HiTIME is a software tool for detecting twin ion signals in high resolution liquid chromatography mass spectrometry (LCMS) data.
This is a collaboration with Andrew Isaac, Michael Leeming, Richard O'Hair and William Alexander Donald.
This takes Illumina sequence data, a MLST (Multi-Locus Sequence Type) database and/or a database of gene sequences (e.g. resistance genes, virulence genes, etc) and report the presence of STs and/or reference genes.
This is a collaboration with Kat Holt, Mike Inouye and others.
Methpat summarises the resultant DNA methylation pattern data from the output of Bismark methylation extractor. Information of the DNA methylation positions for each amplicon, DNA methylation patterns observed within each amplicon and their abundance counts are summarised into a tab delimited text file amenable for further downstream statistical analysis and visualization.
Annokey is a command line tool for annotating gene lists with the results of a key-term search of the NCBI Gene database and linked PubMed article abstracts. Its purpose is to help users prioritise genes by relevance to a domain of interest, such as "breast cancer" or "DNA repair" etcetera. The user steers the search by specifying a ranked list of keywords and terms that are likely to be highly correlated with their domain of interest.
ROVER-PCR Variant Caller enables users to quickly and accurately identify genetic variants from PCR-targeted, overlapping paired-end MPS datasets. The open-source availability of the software and threshold tailorability enables broad access for a range of PCR-MPS users.
Blip compiles Python 3 source files to bytecode. The output bytecode is compatible with the CPython interpreter.
Characterizing genetic diversity through the analysis of massively parallel sequence (MPS) data offers enormous potential in terms of our understanding of predisposition to complex human disease. Great challenges remain, however, regarding our ability to resolve those genetic variants that are genuinely associated with disease from the millions of "bystanders" and artefactual signals. FAVR is designed to assist in the resolution of some of these issues in the context of rare germline variants by facilitating "platform-steered" artefact filtering.
Berp is an implementation of Python 3. At its heart is a translator, which takes Python code as input and generates Haskell code as output. The Haskell code is fed into a Haskell compiler (GHC) for compilation to machine code or interpretation as byte code.
Berp provides both a compiler and an interactive interpreter. For the most part it can be used in the same way as CPython (the main Python implementation).
MPI is defined by the Message-Passing Interface Standard, as specified by the Message Passing Interface Forum. The latest release of the standard is known as MPI-2. These Haskell bindings are designed to work with any standards compliant implementation of MPI-2.

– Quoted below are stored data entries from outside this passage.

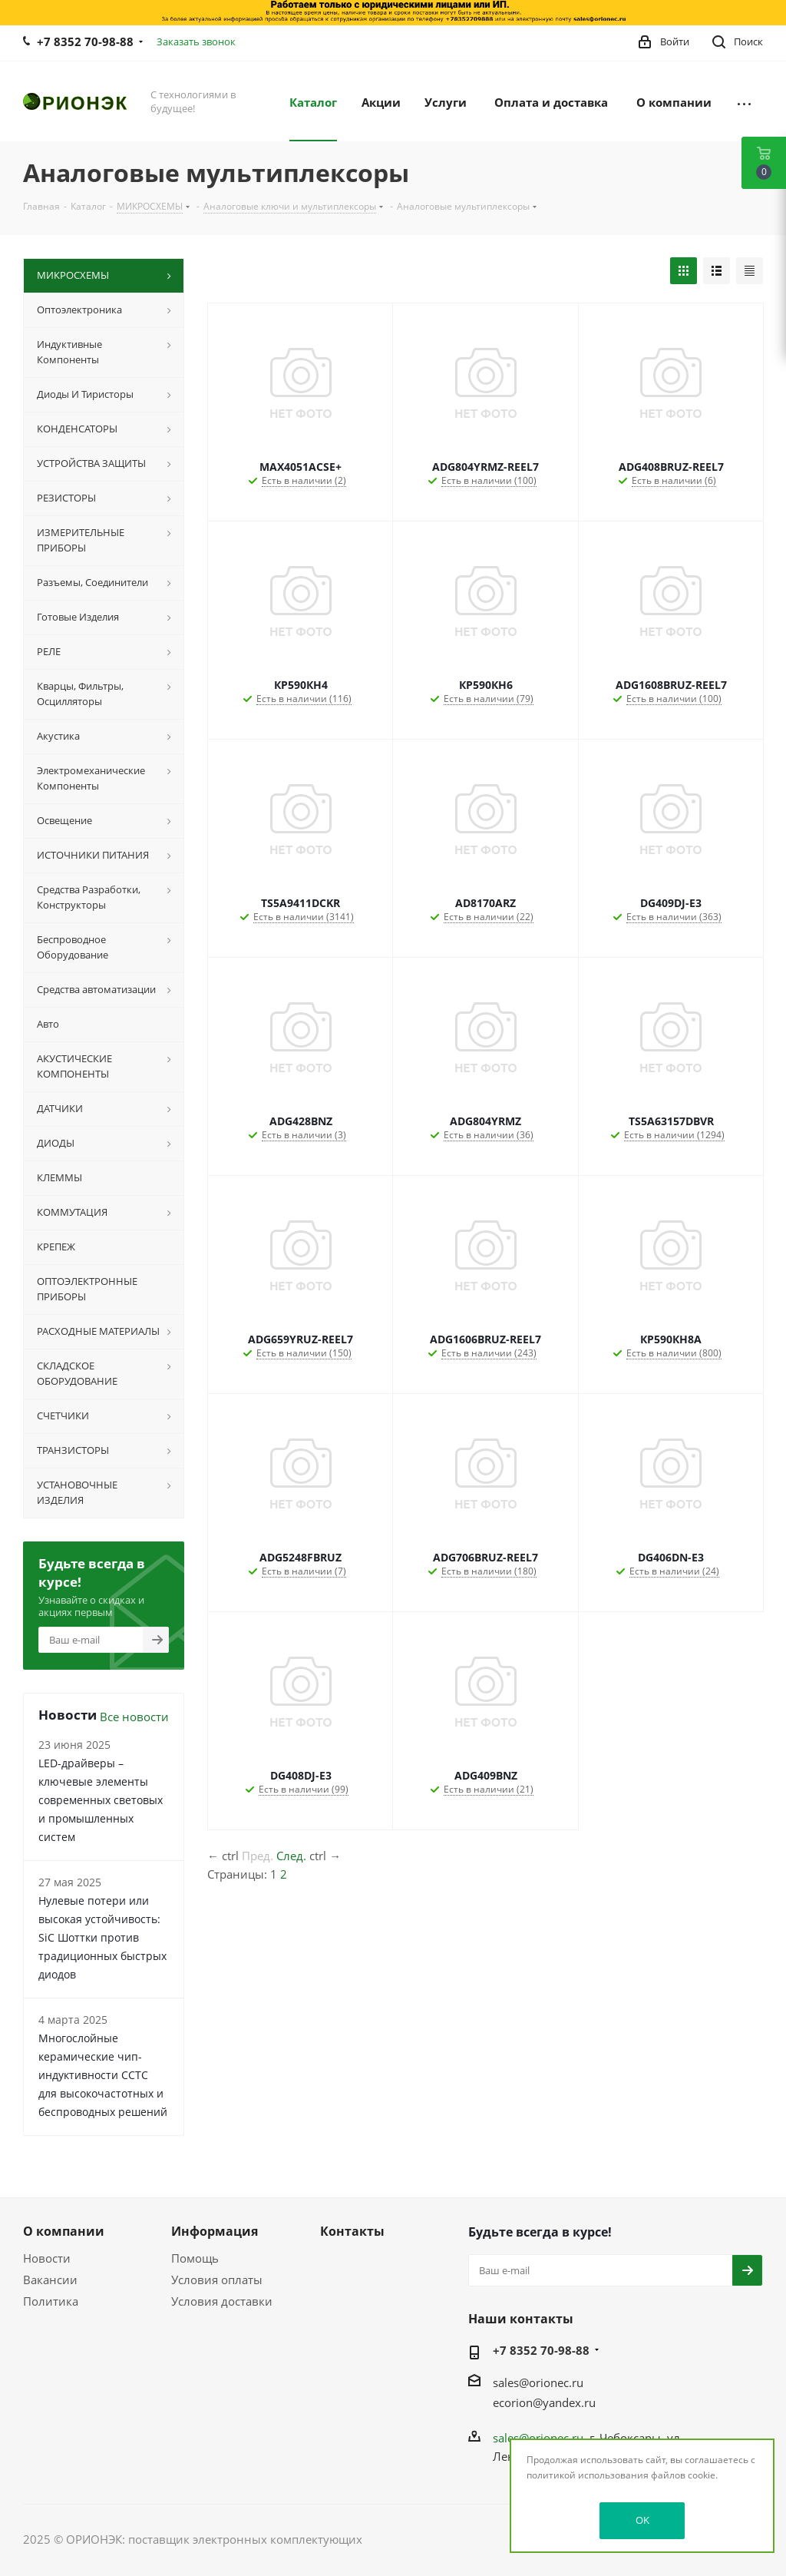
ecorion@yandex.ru (544, 2402)
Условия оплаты (217, 2279)
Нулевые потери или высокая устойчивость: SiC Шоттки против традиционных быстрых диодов (102, 1937)
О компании (63, 2231)
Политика (50, 2301)
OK (642, 2520)
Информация (214, 2231)
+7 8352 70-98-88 (85, 41)
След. (291, 1855)
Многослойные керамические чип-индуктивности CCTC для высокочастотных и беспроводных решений (102, 2075)
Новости (47, 2258)
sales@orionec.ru (538, 2382)
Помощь (195, 2258)
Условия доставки (221, 2301)
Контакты (352, 2231)
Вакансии (50, 2279)
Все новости (134, 1716)
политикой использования (588, 2475)
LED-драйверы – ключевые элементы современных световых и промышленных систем (100, 1800)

This package provides a parser (and lexer) for Python written in Haskell. It supports version 2 and 3 of Python. The parser is implemented using the happy parser generator, and the alex lexer generator. The package also provides a pretty printer, which makes it also suitable for generating Python code.
Ministg is an interpreter for a high-level, small-step, operational semantics for the STG machine. The STG machine is the abstract machine at the core of GHC. The operational semantics used in Ministg is taken from the paper "Making a fast curry: push/enter versus eval/apply for higher-order languages" by Simon Marlow and Simon Peyton Jones. Ministg implements both sets of evaluation rules from the paper.